** Exercise details **
Would you return the lines between the one holding "[Close] (33, 102)" and the one holding "Aceptar todas (919, 633)", inclusive, and only those, exactly as they stand in the listing below?

◆ ◆ ◆ ◆ ◆

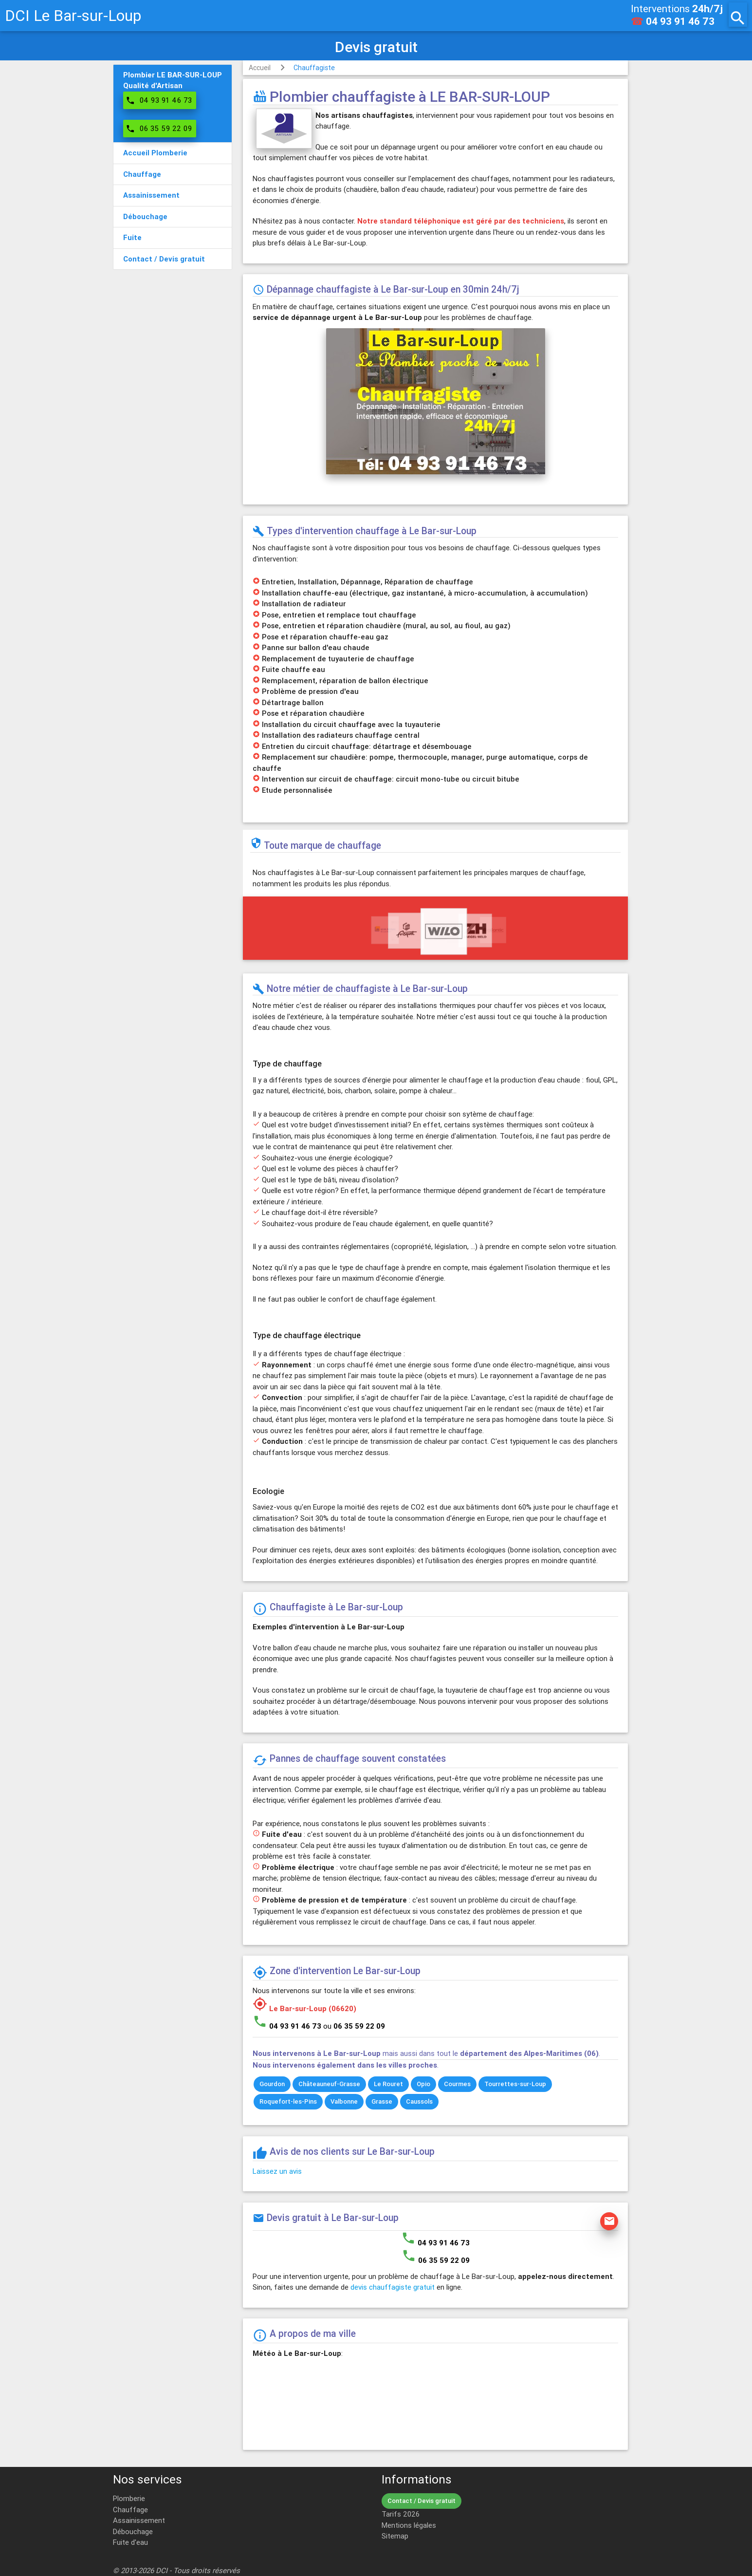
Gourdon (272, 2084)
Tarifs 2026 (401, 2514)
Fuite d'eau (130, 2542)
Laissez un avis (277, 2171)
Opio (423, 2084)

◆ ◆ ◆ ◆ ◆

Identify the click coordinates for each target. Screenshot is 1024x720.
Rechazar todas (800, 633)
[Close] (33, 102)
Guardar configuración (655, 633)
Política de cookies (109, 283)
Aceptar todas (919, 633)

◆ ◆ ◆ ◆ ◆

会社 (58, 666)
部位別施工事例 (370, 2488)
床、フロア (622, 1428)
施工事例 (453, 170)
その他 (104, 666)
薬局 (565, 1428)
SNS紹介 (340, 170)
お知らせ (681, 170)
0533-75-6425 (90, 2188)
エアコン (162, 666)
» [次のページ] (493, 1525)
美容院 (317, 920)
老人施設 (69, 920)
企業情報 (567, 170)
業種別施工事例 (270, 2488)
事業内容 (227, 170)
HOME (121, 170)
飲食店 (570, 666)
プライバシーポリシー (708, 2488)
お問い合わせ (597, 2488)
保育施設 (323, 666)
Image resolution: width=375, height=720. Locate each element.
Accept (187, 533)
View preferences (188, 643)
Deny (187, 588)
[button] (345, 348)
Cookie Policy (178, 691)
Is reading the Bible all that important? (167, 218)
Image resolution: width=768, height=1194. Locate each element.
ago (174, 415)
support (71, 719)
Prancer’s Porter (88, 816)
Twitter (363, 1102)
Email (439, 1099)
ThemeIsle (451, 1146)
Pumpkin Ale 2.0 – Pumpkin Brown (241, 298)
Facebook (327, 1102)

◆ ◆ ◆ ◆ ◆

** Expected answer **
[Close] (33, 102)
Guardar configuración (655, 633)
Política de cookies (109, 283)
Aceptar todas (919, 633)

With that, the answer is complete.